By Andrew Ehrenkranz
A single-engine Cessna carrying two Kenyan government ministers crashes into the Masaii Mara hillside about 100 kms (60 miles) from Nairobi, killing everyone on board. In the Sudanese capital of Khartoum, a Sudan Airways Airbus A-310 en route from the Syrian capital of Damascus explodes on landing at Khartoum International Airport. Miraculously, almost half of the passengers survive and manage to escape the burning fuselage. And this was just yesterday, Tuesday, June 10.
Africa is, far and away, the world’s most dangerous place to board an aircraft. According to the International Air Transport Association (IATA), the number of major accidents per million takeoffs in Africa amounted to 4.31 in 2006, compared to a worldwide average of only 0.65. According to Giovanni Bisignani, the head of the IATA, Africa's accident rate is still nearly six times the global average. This sorry record has led to the European Union including 74 African airlines on its 91-strong global blacklist of planes barred from EU air space. In the Democratic Republic of Congo, where the country's vast size and severely-limited road network makes it heavily dependent on air cargo, all 54 of the country's airlines are banned. With 20 crashes since 1996, including a Hewa Bora Airways DC-9 that killed 40 people, including 37 on the ground when it overran the runway in the east Congolese city of Goma on April 15, the D.R.C. has the worst safety record in sub-Saharan Africa. In the United States, only two African airlines qualify for landing rights.

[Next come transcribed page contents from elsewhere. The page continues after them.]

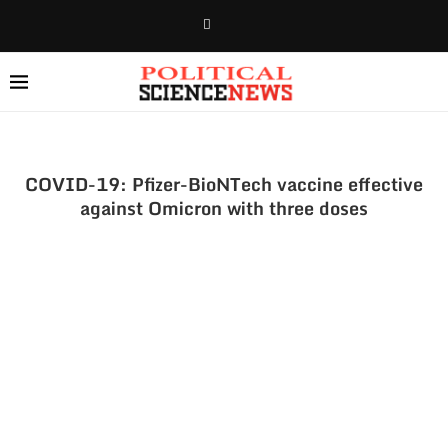
COVID-19: Pfizer-BioNTech vaccine effective
against Omicron with three doses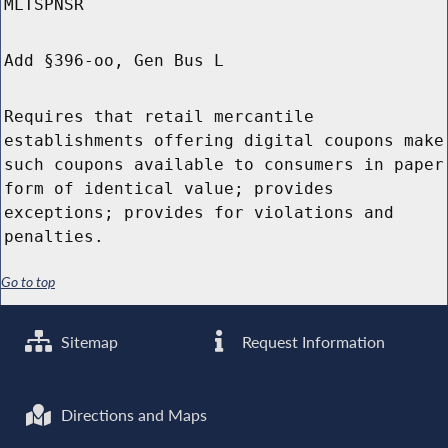
MLTSPNSR
Add §396-oo, Gen Bus L
Requires that retail mercantile
establishments offering digital coupons make
such coupons available to consumers in paper
form of identical value; provides
exceptions; provides for violations and
penalties.
Go to top
Sitemap
Request Information
Directions and Maps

What causes the crashes? A combination of poor aircraft maintenance, old fleets, short runways and harsh weather environments all contribute. African governments are starting to fight back: in June 2007, a group of continental leaders approved AFRO-CAA, a Windhoek, Namibia-headquartered aviation agency designed to monitor and enforce air safety standards across the continent. The year-old body is modeled after the American Federal Aviation Agency and Europe’s Aviation Safety Agency. It's certainly a step in the right direction, but AFRO-CAA clearly has its work cut out if there are to be fewer of yesterday's nightmares in Africa.